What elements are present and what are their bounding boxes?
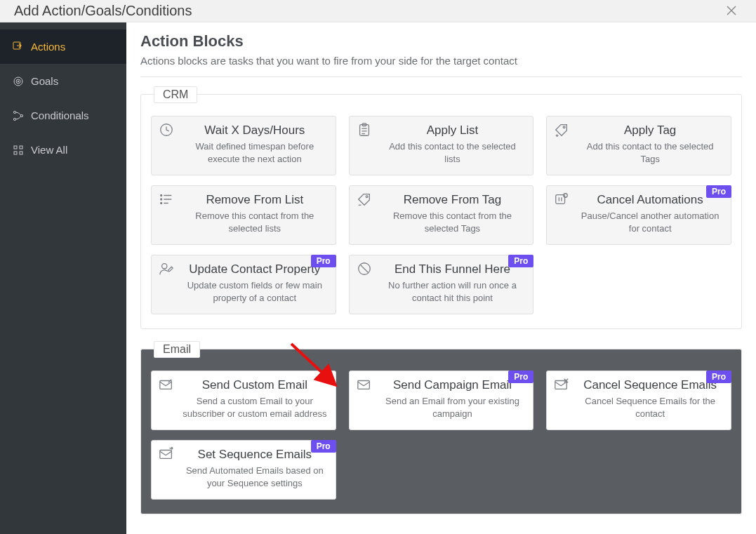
sidebar-item-conditionals[interactable]: Conditionals bbox=[0, 98, 126, 133]
actions-icon bbox=[13, 41, 24, 53]
svg-point-34 bbox=[162, 264, 167, 269]
pause-icon bbox=[554, 192, 569, 207]
card-desc: Pause/Cancel another automation for cont… bbox=[578, 210, 722, 234]
card-desc: Wait defined timespan before execute the… bbox=[183, 140, 327, 165]
goals-icon bbox=[13, 76, 24, 87]
pro-badge: Pro bbox=[508, 371, 533, 383]
grid-icon bbox=[13, 145, 24, 156]
card-apply-list[interactable]: Apply List Add this contact to the selec… bbox=[349, 116, 534, 175]
svg-point-24 bbox=[161, 203, 162, 204]
svg-rect-11 bbox=[14, 152, 17, 154]
svg-rect-9 bbox=[14, 146, 17, 149]
svg-line-36 bbox=[360, 265, 368, 273]
sidebar-item-label: Actions bbox=[31, 41, 65, 53]
card-title: Send Custom Email bbox=[183, 378, 327, 392]
email-cancel-icon bbox=[554, 377, 569, 392]
card-update-contact-property[interactable]: Pro Update Contact Property Update custo… bbox=[151, 255, 336, 314]
clock-icon bbox=[159, 122, 174, 138]
svg-rect-38 bbox=[357, 381, 369, 389]
sidebar-item-actions[interactable]: Actions bbox=[0, 29, 126, 64]
card-desc: Cancel Sequence Emails for the contact bbox=[578, 395, 722, 420]
sidebar-item-label: Conditionals bbox=[31, 109, 89, 121]
svg-point-7 bbox=[13, 118, 15, 120]
card-desc: Add this contact to the selected lists bbox=[380, 140, 525, 165]
cards-email: Send Custom Email Send a custom Email to… bbox=[151, 371, 731, 500]
sidebar-item-goals[interactable]: Goals bbox=[0, 64, 126, 98]
svg-point-6 bbox=[13, 111, 15, 113]
card-desc: Send a custom Email to your subscriber o… bbox=[183, 395, 327, 420]
email-send-icon bbox=[357, 377, 372, 392]
card-title: Cancel Sequence Emails bbox=[578, 378, 722, 392]
svg-rect-10 bbox=[20, 146, 22, 149]
svg-point-19 bbox=[564, 126, 566, 128]
email-sequence-icon bbox=[159, 446, 174, 462]
page-heading: Action Blocks bbox=[140, 32, 742, 51]
pro-badge: Pro bbox=[706, 185, 731, 198]
page-subheading: Actions blocks are tasks that you want t… bbox=[140, 55, 742, 77]
section-crm: CRM Wait X Days/Hours Wait defined times… bbox=[140, 94, 742, 329]
titlebar: Add Action/Goals/Conditions bbox=[0, 0, 756, 22]
svg-rect-42 bbox=[160, 450, 172, 459]
card-cancel-sequence-emails[interactable]: Pro Cancel Sequence Emails Cancel Sequen… bbox=[546, 371, 731, 430]
card-remove-from-list[interactable]: Remove From List Remove this contact fro… bbox=[151, 185, 336, 245]
svg-point-23 bbox=[161, 199, 162, 200]
card-title: Remove From List bbox=[183, 193, 327, 207]
card-remove-from-tag[interactable]: Remove From Tag Remove this contact from… bbox=[349, 185, 534, 245]
card-title: End This Funnel Here bbox=[380, 262, 525, 276]
svg-point-5 bbox=[18, 81, 19, 82]
email-edit-icon bbox=[159, 377, 174, 392]
clipboard-icon bbox=[357, 122, 372, 138]
card-desc: Send an Email from your existing campaig… bbox=[380, 395, 525, 420]
tag-add-icon bbox=[554, 122, 569, 138]
sidebar: Actions Goals Conditionals View All bbox=[0, 22, 126, 534]
card-send-campaign-email[interactable]: Pro Send Campaign Email Send an Email fr… bbox=[349, 371, 534, 430]
user-edit-icon bbox=[159, 261, 174, 276]
sidebar-item-label: Goals bbox=[31, 75, 58, 87]
card-title: Send Campaign Email bbox=[380, 378, 525, 392]
svg-rect-37 bbox=[160, 381, 172, 389]
content: Action Blocks Actions blocks are tasks t… bbox=[126, 22, 756, 534]
card-send-custom-email[interactable]: Send Custom Email Send a custom Email to… bbox=[151, 371, 336, 430]
card-desc: Add this contact to the selected Tags bbox=[578, 140, 722, 165]
card-desc: Remove this contact from the selected Ta… bbox=[380, 210, 525, 234]
pro-badge: Pro bbox=[508, 255, 533, 267]
card-wait-days[interactable]: Wait X Days/Hours Wait defined timespan … bbox=[151, 116, 336, 175]
sidebar-item-label: View All bbox=[31, 144, 67, 156]
card-title: Update Contact Property bbox=[183, 262, 327, 276]
svg-point-33 bbox=[564, 194, 568, 198]
card-desc: Send Automated Emails based on your Sequ… bbox=[183, 465, 327, 489]
card-title: Set Sequence Emails bbox=[183, 448, 327, 462]
card-desc: Remove this contact from the selected li… bbox=[183, 210, 327, 234]
pro-badge: Pro bbox=[706, 371, 731, 383]
svg-point-22 bbox=[161, 195, 162, 196]
modal-title: Add Action/Goals/Conditions bbox=[14, 3, 192, 19]
svg-rect-12 bbox=[20, 152, 22, 154]
card-cancel-automations[interactable]: Pro Cancel Automations Pause/Cancel anot… bbox=[546, 185, 731, 245]
list-remove-icon bbox=[159, 192, 174, 207]
close-icon[interactable] bbox=[721, 0, 742, 22]
window: Add Action/Goals/Conditions Actions Goal… bbox=[0, 0, 756, 534]
conditionals-icon bbox=[13, 110, 24, 121]
stop-icon bbox=[357, 261, 372, 276]
body: Actions Goals Conditionals View All bbox=[0, 22, 756, 534]
card-set-sequence-emails[interactable]: Pro Set Sequence Emails Send Automated E… bbox=[151, 440, 336, 500]
svg-point-28 bbox=[366, 196, 368, 198]
card-desc: Update custom fields or few main propert… bbox=[183, 279, 327, 304]
card-apply-tag[interactable]: Apply Tag Add this contact to the select… bbox=[546, 116, 731, 175]
card-title: Apply Tag bbox=[578, 124, 722, 138]
section-legend-crm: CRM bbox=[154, 86, 197, 103]
card-title: Remove From Tag bbox=[380, 193, 525, 207]
card-desc: No further action will run once a contac… bbox=[380, 279, 525, 304]
pro-badge: Pro bbox=[311, 255, 336, 267]
tag-remove-icon bbox=[357, 192, 372, 207]
section-email: Email Send Custom Email Send a custom Em… bbox=[140, 349, 742, 514]
svg-point-8 bbox=[20, 114, 22, 116]
card-end-funnel[interactable]: Pro End This Funnel Here No further acti… bbox=[349, 255, 534, 314]
section-legend-email: Email bbox=[154, 341, 200, 358]
card-title: Apply List bbox=[380, 124, 525, 138]
card-title: Wait X Days/Hours bbox=[183, 124, 327, 138]
cards-crm: Wait X Days/Hours Wait defined timespan … bbox=[151, 116, 731, 314]
card-title: Cancel Automations bbox=[578, 193, 722, 207]
pro-badge: Pro bbox=[311, 440, 336, 453]
sidebar-item-view-all[interactable]: View All bbox=[0, 133, 126, 167]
————————
Aim of the exercise: An exact reproduction of the material above is needed, without its pictures.

Answer for the task:
What elements are present and what are their bounding boxes?
sidebar-item-conditionals[interactable]: Conditionals bbox=[0, 98, 126, 133]
actions-icon bbox=[13, 41, 24, 53]
svg-point-34 bbox=[162, 264, 167, 269]
pause-icon bbox=[554, 192, 569, 207]
card-desc: Pause/Cancel another automation for cont… bbox=[578, 210, 722, 234]
card-desc: Wait defined timespan before execute the… bbox=[183, 140, 327, 165]
goals-icon bbox=[13, 76, 24, 87]
pro-badge: Pro bbox=[508, 371, 533, 383]
grid-icon bbox=[13, 145, 24, 156]
card-apply-list[interactable]: Apply List Add this contact to the selec… bbox=[349, 116, 534, 175]
svg-point-24 bbox=[161, 203, 162, 204]
svg-rect-11 bbox=[14, 152, 17, 154]
svg-rect-9 bbox=[14, 146, 17, 149]
svg-line-36 bbox=[360, 265, 368, 273]
sidebar-item-label: Actions bbox=[31, 41, 65, 53]
card-title: Send Custom Email bbox=[183, 378, 327, 392]
email-cancel-icon bbox=[554, 377, 569, 392]
card-update-contact-property[interactable]: Pro Update Contact Property Update custo… bbox=[151, 255, 336, 314]
clock-icon bbox=[159, 122, 174, 138]
svg-rect-38 bbox=[357, 381, 369, 389]
sidebar-item-actions[interactable]: Actions bbox=[0, 29, 126, 64]
card-desc: Cancel Sequence Emails for the contact bbox=[578, 395, 722, 420]
sidebar-item-label: Conditionals bbox=[31, 109, 89, 121]
svg-point-7 bbox=[13, 118, 15, 120]
card-desc: Add this contact to the selected lists bbox=[380, 140, 525, 165]
cards-email: Send Custom Email Send a custom Email to… bbox=[151, 371, 731, 500]
sidebar-item-goals[interactable]: Goals bbox=[0, 64, 126, 98]
svg-point-6 bbox=[13, 111, 15, 113]
card-desc: Send a custom Email to your subscriber o… bbox=[183, 395, 327, 420]
email-send-icon bbox=[357, 377, 372, 392]
card-title: Cancel Sequence Emails bbox=[578, 378, 722, 392]
svg-rect-10 bbox=[20, 146, 22, 149]
svg-point-19 bbox=[564, 126, 566, 128]
email-sequence-icon bbox=[159, 446, 174, 462]
page-heading: Action Blocks bbox=[140, 32, 742, 51]
pro-badge: Pro bbox=[706, 185, 731, 198]
page-subheading: Actions blocks are tasks that you want t… bbox=[140, 55, 742, 77]
section-crm: CRM Wait X Days/Hours Wait defined times… bbox=[140, 94, 742, 329]
titlebar: Add Action/Goals/Conditions bbox=[0, 0, 756, 22]
svg-rect-42 bbox=[160, 450, 172, 459]
card-cancel-sequence-emails[interactable]: Pro Cancel Sequence Emails Cancel Sequen… bbox=[546, 371, 731, 430]
card-remove-from-list[interactable]: Remove From List Remove this contact fro… bbox=[151, 185, 336, 245]
svg-point-23 bbox=[161, 199, 162, 200]
card-title: Remove From List bbox=[183, 193, 327, 207]
card-remove-from-tag[interactable]: Remove From Tag Remove this contact from… bbox=[349, 185, 534, 245]
card-title: End This Funnel Here bbox=[380, 262, 525, 276]
svg-point-5 bbox=[18, 81, 19, 82]
email-edit-icon bbox=[159, 377, 174, 392]
clipboard-icon bbox=[357, 122, 372, 138]
card-desc: Send an Email from your existing campaig… bbox=[380, 395, 525, 420]
tag-add-icon bbox=[554, 122, 569, 138]
sidebar: Actions Goals Conditionals View All bbox=[0, 22, 126, 534]
card-send-campaign-email[interactable]: Pro Send Campaign Email Send an Email fr… bbox=[349, 371, 534, 430]
user-edit-icon bbox=[159, 261, 174, 276]
sidebar-item-label: Goals bbox=[31, 75, 58, 87]
card-title: Send Campaign Email bbox=[380, 378, 525, 392]
svg-rect-37 bbox=[160, 381, 172, 389]
content: Action Blocks Actions blocks are tasks t… bbox=[126, 22, 756, 534]
card-send-custom-email[interactable]: Send Custom Email Send a custom Email to… bbox=[151, 371, 336, 430]
card-desc: Add this contact to the selected Tags bbox=[578, 140, 722, 165]
card-desc: Remove this contact from the selected Ta… bbox=[380, 210, 525, 234]
pro-badge: Pro bbox=[508, 255, 533, 267]
card-wait-days[interactable]: Wait X Days/Hours Wait defined timespan … bbox=[151, 116, 336, 175]
sidebar-item-label: View All bbox=[31, 144, 67, 156]
card-title: Update Contact Property bbox=[183, 262, 327, 276]
svg-point-33 bbox=[564, 194, 568, 198]
card-desc: Send Automated Emails based on your Sequ… bbox=[183, 465, 327, 489]
card-title: Set Sequence Emails bbox=[183, 448, 327, 462]
card-desc: Remove this contact from the selected li… bbox=[183, 210, 327, 234]
pro-badge: Pro bbox=[706, 371, 731, 383]
svg-point-22 bbox=[161, 195, 162, 196]
modal-title: Add Action/Goals/Conditions bbox=[14, 3, 192, 19]
svg-rect-12 bbox=[20, 152, 22, 154]
card-cancel-automations[interactable]: Pro Cancel Automations Pause/Cancel anot… bbox=[546, 185, 731, 245]
list-remove-icon bbox=[159, 192, 174, 207]
close-icon[interactable] bbox=[721, 0, 742, 22]
window: Add Action/Goals/Conditions Actions Goal… bbox=[0, 0, 756, 534]
conditionals-icon bbox=[13, 110, 24, 121]
stop-icon bbox=[357, 261, 372, 276]
body: Actions Goals Conditionals View All bbox=[0, 22, 756, 534]
card-set-sequence-emails[interactable]: Pro Set Sequence Emails Send Automated E… bbox=[151, 440, 336, 500]
svg-point-28 bbox=[366, 196, 368, 198]
card-desc: Update custom fields or few main propert… bbox=[183, 279, 327, 304]
card-apply-tag[interactable]: Apply Tag Add this contact to the select… bbox=[546, 116, 731, 175]
card-title: Apply Tag bbox=[578, 124, 722, 138]
section-legend-crm: CRM bbox=[154, 86, 197, 103]
card-title: Remove From Tag bbox=[380, 193, 525, 207]
card-desc: No further action will run once a contac… bbox=[380, 279, 525, 304]
pro-badge: Pro bbox=[311, 255, 336, 267]
tag-remove-icon bbox=[357, 192, 372, 207]
section-email: Email Send Custom Email Send a custom Em… bbox=[140, 349, 742, 514]
svg-point-8 bbox=[20, 114, 22, 116]
card-end-funnel[interactable]: Pro End This Funnel Here No further acti… bbox=[349, 255, 534, 314]
section-legend-email: Email bbox=[154, 341, 200, 358]
card-title: Apply List bbox=[380, 124, 525, 138]
card-title: Wait X Days/Hours bbox=[183, 124, 327, 138]
cards-crm: Wait X Days/Hours Wait defined timespan … bbox=[151, 116, 731, 314]
card-title: Cancel Automations bbox=[578, 193, 722, 207]
pro-badge: Pro bbox=[311, 440, 336, 453]
sidebar-item-view-all[interactable]: View All bbox=[0, 133, 126, 167]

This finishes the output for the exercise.